Cause Several virus or virus-like diseases have been reported on the West Coast including Rose mosaic, Rose rosette virus, Rose spring dwarf-associated virus, Rose leaf curl virus, and Rose yellow mosaic virus. Rose mosaic is the most common virus disease. All are easily transmitted through vegetative propagation techniques.
Rose rosette virus, transmitted by a mite, was used as a biocontrol for troublesome wild hedges of Rosa multiflora in the Midwest. It is now widespread east of the Rocky Mountains and has been found in California. All cultivated roses (shrub type, hybrid tea, floribunda, grandiflora and miniature roses) are thought to be susceptible to the disease. The "Knock Out" rose cultivars are susceptible to rose rosette but just as much as other types.
Rose spring dwarf-associated virus has been found in aphids on affected plants but is not know if they are a vector of the disease or not.
Rose yellow mosaic virus (RoYMV) is a Potyvirus, which are known to be aphid-transmitted.
Symptoms Rose mosaic-chlorotic line patterns (zigzag pattern), ringspots, and mottles in leaves sometime in the growing season. There may also be yellow net and yellow mosaic symptoms.
Rose rosette-leaflet distortion and wrinkling, bright red leaf pigmentation, witches' broom, and phyllody. Plants are excessively thorny and eventually die. Infection can resemble glyphosate injury.
Rose spring dwarf-a rosetting or balling of new growth. Leaves are curved, very short, and show vein clearing or a netted pattern. Leaves occur on arrested shoots, which may not elongate for several months. Canes may grow in a zig-zag pattern during the growing season.
Rose leaf curl-spring leaves are small, leaflets detach easily, leaf epinasty, necrosis of shoot tips, and yellow vein flecking. Shoots are pointed with a broad base. Plants may recover in summer but show symptoms again in fall.
Symptoms associated with RoYMV infection included yellow mosaic, ring mosaic, premature leaf senescence, and necrotic dark-brown ring on canes. Symptoms first appeared in new growth 4 to 6 weeks post-inoculation. Necrotic cane symptoms were observed only in the cultivar Ballerina. Symptoms persist throughout the season.
- Purchase stock that is clean and/or certified as tested and free of all known viruses.
- Remove and destroy infected plants. Just removing symptomatic plant parts does not remove these viruses from the plant.
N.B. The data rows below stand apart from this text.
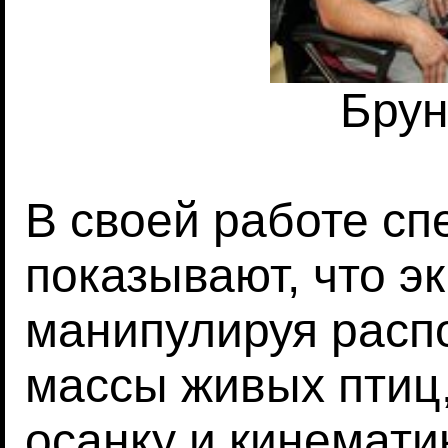
Брун
В своей работе с
показывают, что э
манипулируя расп
массы живых птиц
осанку и кинемати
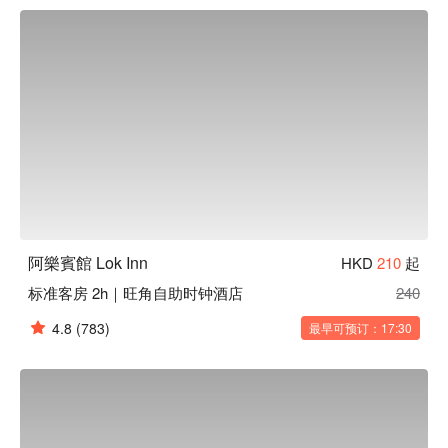
看⬇︎
阿樂賓館 Lok Inn
HKD
210
起
标准客房 2h｜旺角自助时钟酒店
240
4.8
(783)
最早可预订：17:30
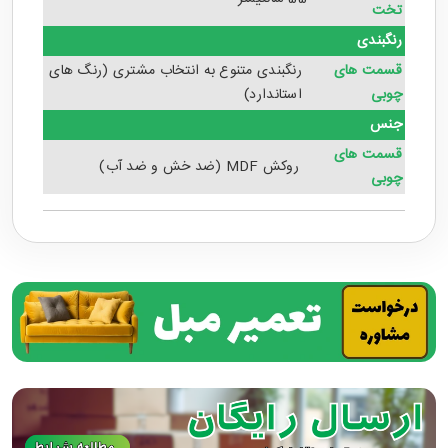
تخت
رنگبندی
قسمت های
رنگبندی متنوع به انتخاب مشتری (رنگ های
چوبی
استاندارد)
جنس
قسمت های
روکش MDF (ضد خش و ضد آب)
چوبی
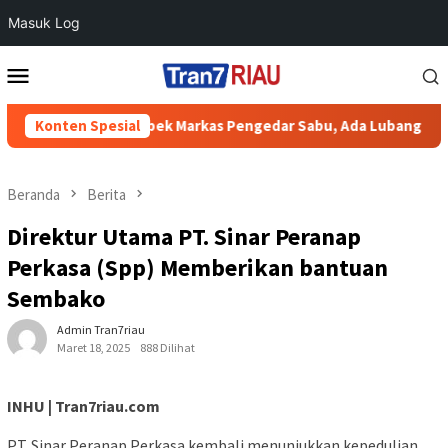
Masuk Log
Loncat
Menu
ke
Mobile
konten
k Kelayang Grebek Markas Pengedar Sabu, Ada Lubang Tanah Unt
Konten Spesial
Beranda
Berita
Direktur Utama PT. Sinar Peranap
Perkasa (Spp) Memberikan bantuan
Sembako
Admin Tran7riau
Maret 18, 2025
888 Dilihat
INHU | Tran7riau.com
PT. Sinar Peranap Perkasa kembali menunjukkan kepedulian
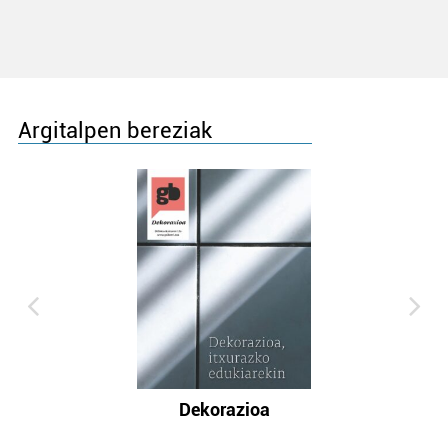
Argitalpen bereziak
Dekorazioa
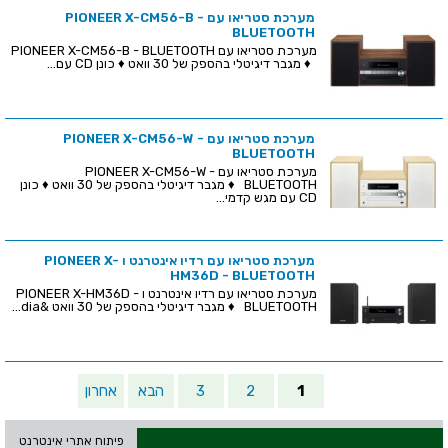
מערכת סטריאו עם PIONEER X-CM56-B -
BLUETOOTH
מערכת סטריאו עם PIONEER X-CM56-B - BLUETOOTH
♦ מגבר דיגיטלי בהספק של 30 וואט ♦ כונן CD עם...
מערכת סטריאו עם PIONEER X-CM56-W -
BLUETOOTH
מערכת סטריאו עם PIONEER X-CM56-W -
BLUETOOTH ♦ מגבר דיגיטלי בהספק של 30 וואט ♦ כונן
CD עם מגש קדמי...
מערכת סטריאו עם רדיו אינטרנט ו PIONEER X-
HM36D - BLUETOOTH
מערכת סטריאו עם רדיו אינטרנט ו PIONEER X-HM36D -
BLUETOOTH ♦ מגבר דיגיטלי בהספק של 30 וואט &dia...
1
2
3
הבא
אחרון
פיתוח אתרי אינטרנט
- Heat-treat scion stock plants 4 weeks at 100°F before grafting.
- Vector control has not always been successful.
References Lockhart, B., Zlesak, D., and Fetzer, J. 2008. Identification and partial characterization of six new viruses of cultivated roses in the USA. In XII International Symposium on Virus Diseases of Ornamental Plants. Acta Hortic 901:139-147.
Salem, N., Golino, D.A., Falk, B.W., and Rowhani, A. 2008. Identification and partial characterization of a new luteovirus associated with rose spring dwarf disease. Plant Disease 92:508-512.